*Task statement*:
Say how many lines of the material include "decompressione". Give the number without any other text.

*** Opening of The data ***

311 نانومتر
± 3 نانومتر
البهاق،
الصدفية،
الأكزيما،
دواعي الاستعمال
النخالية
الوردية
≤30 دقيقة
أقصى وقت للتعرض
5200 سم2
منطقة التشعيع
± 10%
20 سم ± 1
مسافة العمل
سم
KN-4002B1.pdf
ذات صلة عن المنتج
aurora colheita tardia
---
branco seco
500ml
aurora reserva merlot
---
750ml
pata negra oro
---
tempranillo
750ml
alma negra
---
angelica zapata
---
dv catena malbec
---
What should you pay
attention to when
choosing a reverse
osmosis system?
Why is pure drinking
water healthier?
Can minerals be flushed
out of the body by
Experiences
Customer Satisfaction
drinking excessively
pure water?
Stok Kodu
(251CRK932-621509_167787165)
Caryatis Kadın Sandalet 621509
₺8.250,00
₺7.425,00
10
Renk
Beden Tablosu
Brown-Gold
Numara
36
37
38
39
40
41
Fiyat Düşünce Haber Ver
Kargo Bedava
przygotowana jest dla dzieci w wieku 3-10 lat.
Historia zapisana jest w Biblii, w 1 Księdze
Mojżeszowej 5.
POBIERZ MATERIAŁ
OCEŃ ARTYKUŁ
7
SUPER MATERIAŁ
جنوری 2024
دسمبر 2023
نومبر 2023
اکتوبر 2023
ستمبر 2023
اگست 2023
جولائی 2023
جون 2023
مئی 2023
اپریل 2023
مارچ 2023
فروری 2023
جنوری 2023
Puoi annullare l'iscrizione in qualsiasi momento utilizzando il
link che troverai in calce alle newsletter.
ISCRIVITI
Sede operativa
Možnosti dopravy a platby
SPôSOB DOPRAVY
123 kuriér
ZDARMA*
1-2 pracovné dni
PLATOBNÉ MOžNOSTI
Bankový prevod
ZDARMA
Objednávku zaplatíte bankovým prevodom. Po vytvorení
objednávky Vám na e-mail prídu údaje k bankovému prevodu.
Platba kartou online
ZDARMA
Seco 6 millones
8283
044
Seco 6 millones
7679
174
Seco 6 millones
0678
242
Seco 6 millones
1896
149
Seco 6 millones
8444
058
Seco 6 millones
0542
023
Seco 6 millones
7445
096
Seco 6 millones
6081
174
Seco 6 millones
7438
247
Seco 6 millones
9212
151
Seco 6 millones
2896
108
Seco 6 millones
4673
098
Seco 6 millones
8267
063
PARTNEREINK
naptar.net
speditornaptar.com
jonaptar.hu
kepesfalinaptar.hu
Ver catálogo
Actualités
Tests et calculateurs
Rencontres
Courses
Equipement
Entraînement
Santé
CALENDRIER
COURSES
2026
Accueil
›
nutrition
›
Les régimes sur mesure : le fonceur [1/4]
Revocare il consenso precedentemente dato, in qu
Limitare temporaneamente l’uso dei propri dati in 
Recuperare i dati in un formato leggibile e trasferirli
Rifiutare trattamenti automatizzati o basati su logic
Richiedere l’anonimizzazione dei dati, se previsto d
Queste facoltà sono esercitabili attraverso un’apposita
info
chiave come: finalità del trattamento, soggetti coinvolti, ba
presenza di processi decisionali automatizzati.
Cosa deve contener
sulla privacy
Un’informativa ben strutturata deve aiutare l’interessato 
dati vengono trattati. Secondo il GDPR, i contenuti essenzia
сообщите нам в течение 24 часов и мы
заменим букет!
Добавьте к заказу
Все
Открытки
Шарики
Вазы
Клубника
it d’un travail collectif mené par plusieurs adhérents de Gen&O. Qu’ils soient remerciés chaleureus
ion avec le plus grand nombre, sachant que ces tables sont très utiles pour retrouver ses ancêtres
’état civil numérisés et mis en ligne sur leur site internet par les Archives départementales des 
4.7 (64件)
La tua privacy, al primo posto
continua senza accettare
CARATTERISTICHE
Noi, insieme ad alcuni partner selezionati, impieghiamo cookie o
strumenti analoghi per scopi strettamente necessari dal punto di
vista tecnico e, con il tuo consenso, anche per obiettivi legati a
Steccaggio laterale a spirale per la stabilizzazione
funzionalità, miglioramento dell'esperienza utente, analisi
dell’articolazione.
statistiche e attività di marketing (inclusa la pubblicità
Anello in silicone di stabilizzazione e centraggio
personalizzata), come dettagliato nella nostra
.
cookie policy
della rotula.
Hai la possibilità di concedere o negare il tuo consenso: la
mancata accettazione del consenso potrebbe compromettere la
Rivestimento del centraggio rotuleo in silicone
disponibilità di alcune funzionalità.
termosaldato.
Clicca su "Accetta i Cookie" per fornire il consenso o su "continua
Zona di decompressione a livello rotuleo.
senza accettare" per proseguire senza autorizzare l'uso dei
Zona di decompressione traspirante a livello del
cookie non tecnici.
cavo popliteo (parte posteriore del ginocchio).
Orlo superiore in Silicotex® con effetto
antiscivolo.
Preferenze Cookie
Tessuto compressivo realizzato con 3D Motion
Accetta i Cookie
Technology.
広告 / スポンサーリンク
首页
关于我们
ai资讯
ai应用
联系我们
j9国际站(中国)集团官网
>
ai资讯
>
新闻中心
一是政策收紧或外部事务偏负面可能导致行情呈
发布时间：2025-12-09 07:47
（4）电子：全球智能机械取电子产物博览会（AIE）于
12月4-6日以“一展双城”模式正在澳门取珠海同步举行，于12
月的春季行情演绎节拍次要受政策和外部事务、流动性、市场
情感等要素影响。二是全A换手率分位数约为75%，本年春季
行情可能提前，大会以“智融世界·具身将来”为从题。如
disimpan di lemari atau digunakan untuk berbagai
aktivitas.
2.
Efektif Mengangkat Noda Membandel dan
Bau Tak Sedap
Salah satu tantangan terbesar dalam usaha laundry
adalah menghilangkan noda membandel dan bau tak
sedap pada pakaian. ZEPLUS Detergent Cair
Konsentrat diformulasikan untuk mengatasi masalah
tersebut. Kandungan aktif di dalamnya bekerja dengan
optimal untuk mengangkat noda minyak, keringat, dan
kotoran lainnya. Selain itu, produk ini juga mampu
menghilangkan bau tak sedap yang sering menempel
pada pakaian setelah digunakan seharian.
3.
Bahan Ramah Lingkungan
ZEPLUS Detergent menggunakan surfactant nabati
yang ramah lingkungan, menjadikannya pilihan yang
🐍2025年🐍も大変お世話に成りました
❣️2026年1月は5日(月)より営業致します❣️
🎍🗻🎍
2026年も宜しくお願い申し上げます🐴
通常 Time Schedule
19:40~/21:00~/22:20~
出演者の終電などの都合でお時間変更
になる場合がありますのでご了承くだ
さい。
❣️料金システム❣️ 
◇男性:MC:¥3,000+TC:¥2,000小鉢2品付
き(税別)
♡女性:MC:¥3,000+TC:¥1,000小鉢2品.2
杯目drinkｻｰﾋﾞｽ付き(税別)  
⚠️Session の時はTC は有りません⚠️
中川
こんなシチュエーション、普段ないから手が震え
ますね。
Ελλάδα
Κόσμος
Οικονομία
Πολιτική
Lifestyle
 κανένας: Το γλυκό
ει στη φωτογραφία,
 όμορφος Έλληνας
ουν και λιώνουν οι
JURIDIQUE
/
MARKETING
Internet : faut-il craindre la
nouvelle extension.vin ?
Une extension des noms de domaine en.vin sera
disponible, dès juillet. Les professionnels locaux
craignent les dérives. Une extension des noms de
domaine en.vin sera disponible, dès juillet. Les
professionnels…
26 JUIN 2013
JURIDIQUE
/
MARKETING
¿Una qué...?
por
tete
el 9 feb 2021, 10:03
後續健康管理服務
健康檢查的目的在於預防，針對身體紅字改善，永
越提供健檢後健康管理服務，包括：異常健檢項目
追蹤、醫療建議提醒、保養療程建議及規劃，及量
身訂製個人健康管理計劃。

*** Close of The data ***

*Answer to this exercise*:
2